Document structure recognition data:
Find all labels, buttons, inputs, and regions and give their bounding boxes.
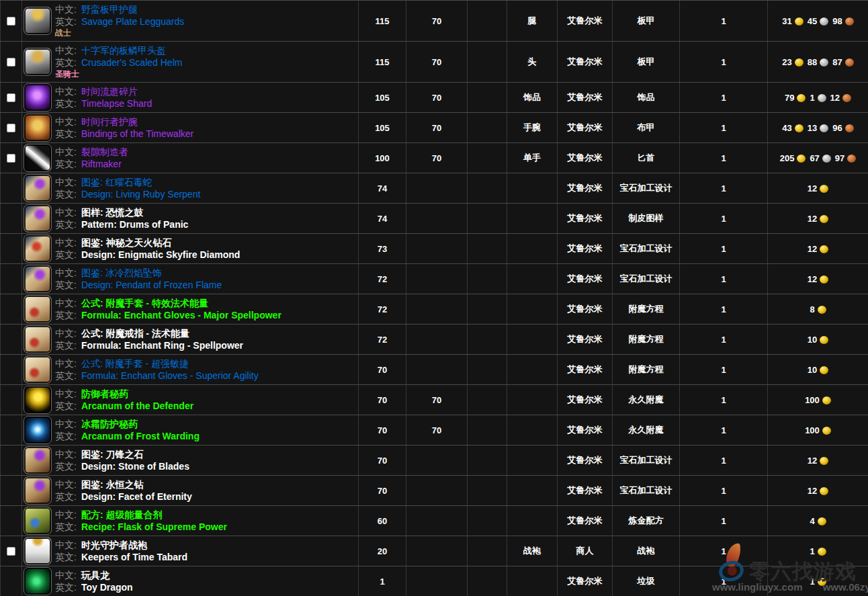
item-name-link-cn[interactable]: 公式: 附魔手套 - 超强敏捷 bbox=[81, 358, 189, 369]
item-name-link-en[interactable]: Arcanum of the Defender bbox=[81, 400, 193, 411]
blank-cell bbox=[468, 204, 507, 233]
lang-label-en: 英文: bbox=[55, 159, 77, 169]
source-cell: 艾鲁尔米 bbox=[558, 445, 613, 475]
blank-cell bbox=[468, 566, 507, 596]
item-level-cell: 72 bbox=[359, 264, 406, 294]
type-cell: 宝石加工设计 bbox=[613, 234, 680, 263]
scroll-purple-icon[interactable] bbox=[24, 265, 52, 293]
item-name-link-cn[interactable]: 图鉴: 冰冷烈焰坠饰 bbox=[81, 267, 162, 278]
recipe-green-icon[interactable] bbox=[24, 507, 52, 535]
item-name-link-cn[interactable]: 裂隙制造者 bbox=[81, 146, 128, 157]
scroll-red-icon[interactable] bbox=[24, 235, 52, 263]
formula-icon[interactable] bbox=[24, 295, 52, 323]
item-name-link-cn[interactable]: 图鉴: 神秘之天火钻石 bbox=[81, 237, 172, 248]
gold-coin-icon bbox=[820, 457, 828, 465]
item-name-link-en[interactable]: Pattern: Drums of Panic bbox=[81, 219, 188, 230]
item-name-link-cn[interactable]: 配方: 超级能量合剂 bbox=[81, 509, 163, 520]
item-name-link-en[interactable]: Recipe: Flask of Supreme Power bbox=[81, 521, 227, 532]
source-cell: 艾鲁尔米 bbox=[558, 204, 613, 233]
type-cell: 板甲 bbox=[613, 42, 680, 82]
table-row: 中文:十字军的板鳞甲头盔英文:Crusader's Scaled Helm圣骑士… bbox=[0, 42, 868, 83]
item-level-cell: 72 bbox=[359, 294, 406, 324]
item-name-link-en[interactable]: Toy Dragon bbox=[81, 582, 133, 593]
row-checkbox[interactable] bbox=[7, 17, 15, 26]
item-names: 中文:时光守护者战袍英文:Keepers of Time Tabard bbox=[55, 539, 187, 563]
item-name-link-cn[interactable]: 时间流逝碎片 bbox=[81, 86, 138, 97]
item-name-link-cn[interactable]: 防御者秘药 bbox=[81, 388, 128, 399]
item-name-link-cn[interactable]: 公式: 附魔戒指 - 法术能量 bbox=[81, 328, 189, 339]
checkbox-cell bbox=[0, 566, 22, 596]
item-name-link-cn[interactable]: 图样: 恐慌之鼓 bbox=[81, 207, 144, 218]
item-name-link-cn[interactable]: 时光守护者战袍 bbox=[81, 540, 147, 550]
item-name-line-cn: 中文:十字军的板鳞甲头盔 bbox=[55, 44, 182, 56]
item-name-line-cn: 中文:公式: 附魔手套 - 超强敏捷 bbox=[55, 357, 259, 370]
arcanum-yellow-icon[interactable] bbox=[24, 386, 52, 414]
plate-legs-icon[interactable] bbox=[24, 7, 52, 35]
row-checkbox[interactable] bbox=[7, 154, 15, 163]
item-name-link-cn[interactable]: 冰霜防护秘药 bbox=[81, 419, 138, 429]
table-row: 中文:野蛮板甲护腿英文:Savage Plate Legguards战士1157… bbox=[0, 1, 868, 42]
scroll-hand-icon[interactable] bbox=[24, 446, 52, 474]
formula-icon[interactable] bbox=[24, 325, 52, 353]
item-name-link-en[interactable]: Bindings of the Timewalker bbox=[81, 128, 193, 139]
item-name-link-en[interactable]: Design: Living Ruby Serpent bbox=[81, 189, 200, 200]
item-name-link-cn[interactable]: 图鉴: 永恒之钻 bbox=[81, 479, 144, 490]
slot-cell: 单手 bbox=[507, 143, 558, 173]
source-cell: 艾鲁尔米 bbox=[558, 506, 613, 536]
price-cell: 12 bbox=[768, 234, 868, 263]
item-cell: 中文:图鉴: 永恒之钻英文:Design: Facet of Eternity bbox=[22, 476, 359, 505]
gold-coin-icon bbox=[820, 487, 828, 495]
item-name-link-en[interactable]: Formula: Enchant Ring - Spellpower bbox=[81, 340, 243, 351]
item-name-link-en[interactable]: Formula: Enchant Gloves - Major Spellpow… bbox=[81, 310, 281, 321]
arcanum-blue-icon[interactable] bbox=[24, 416, 52, 444]
item-name-link-en[interactable]: Design: Facet of Eternity bbox=[81, 491, 192, 502]
row-checkbox[interactable] bbox=[7, 547, 15, 556]
type-cell: 永久附魔 bbox=[613, 385, 680, 415]
source-cell: 艾鲁尔米 bbox=[558, 566, 613, 596]
source-cell: 艾鲁尔米 bbox=[558, 415, 613, 445]
item-name-link-en[interactable]: Arcanum of Frost Warding bbox=[81, 431, 200, 441]
row-checkbox[interactable] bbox=[7, 58, 15, 67]
scroll-purple-icon[interactable] bbox=[24, 174, 52, 202]
row-checkbox[interactable] bbox=[7, 93, 15, 102]
dragon-green-icon[interactable] bbox=[24, 567, 52, 595]
item-name-link-en[interactable]: Design: Enigmatic Skyfire Diamond bbox=[81, 249, 241, 260]
item-name-link-cn[interactable]: 时间行者护腕 bbox=[81, 116, 138, 127]
tabard-white-icon[interactable] bbox=[24, 537, 52, 565]
scroll-hand-icon[interactable] bbox=[24, 476, 52, 505]
item-name-link-en[interactable]: Crusader's Scaled Helm bbox=[81, 57, 183, 68]
purple-shard-icon[interactable] bbox=[24, 83, 52, 112]
blank-cell bbox=[468, 445, 507, 475]
price-cell: 314598 bbox=[768, 1, 868, 41]
price-cell: 12 bbox=[768, 204, 868, 233]
item-name-link-en[interactable]: Keepers of Time Tabard bbox=[81, 552, 187, 562]
item-name-link-en[interactable]: Riftmaker bbox=[81, 159, 122, 169]
type-cell: 垃圾 bbox=[613, 566, 680, 596]
item-name-link-en[interactable]: Savage Plate Legguards bbox=[81, 16, 184, 27]
item-name-link-cn[interactable]: 公式: 附魔手套 - 特效法术能量 bbox=[81, 298, 208, 308]
lang-label-en: 英文: bbox=[55, 552, 77, 562]
item-level-cell: 74 bbox=[359, 173, 406, 203]
item-name-link-cn[interactable]: 玩具龙 bbox=[81, 570, 110, 581]
price-cell: 1 bbox=[768, 566, 868, 596]
item-name-link-en[interactable]: Timelapse Shard bbox=[81, 98, 152, 109]
required-level-cell bbox=[406, 445, 468, 475]
item-name-link-cn[interactable]: 图鉴: 刀锋之石 bbox=[81, 449, 144, 460]
bracer-icon[interactable] bbox=[24, 114, 52, 142]
item-name-link-en[interactable]: Formula: Enchant Gloves - Superior Agili… bbox=[81, 370, 259, 381]
item-name-link-cn[interactable]: 图鉴: 红曜石毒蛇 bbox=[81, 177, 153, 187]
formula-icon[interactable] bbox=[24, 355, 52, 384]
type-cell: 宝石加工设计 bbox=[613, 476, 680, 505]
item-name-link-cn[interactable]: 十字军的板鳞甲头盔 bbox=[81, 45, 166, 56]
item-name-link-cn[interactable]: 野蛮板甲护腿 bbox=[81, 4, 138, 15]
item-name-link-en[interactable]: Design: Pendant of Frozen Flame bbox=[81, 280, 222, 290]
item-name-link-en[interactable]: Design: Stone of Blades bbox=[81, 461, 189, 472]
dagger-icon[interactable] bbox=[24, 144, 52, 172]
plate-helm-icon[interactable] bbox=[24, 48, 52, 76]
row-checkbox[interactable] bbox=[7, 124, 15, 132]
price-cell: 431396 bbox=[768, 113, 868, 142]
quantity-cell: 1 bbox=[680, 173, 768, 203]
scroll-purple-icon[interactable] bbox=[24, 204, 52, 232]
gold-amount: 31 bbox=[782, 16, 791, 26]
required-level-cell bbox=[406, 355, 468, 384]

**Required work**
Each line above that includes "hand" should be shown.

**Result of this task**
scroll-hand-icon[interactable] bbox=[24, 446, 52, 474]
scroll-hand-icon[interactable] bbox=[24, 476, 52, 505]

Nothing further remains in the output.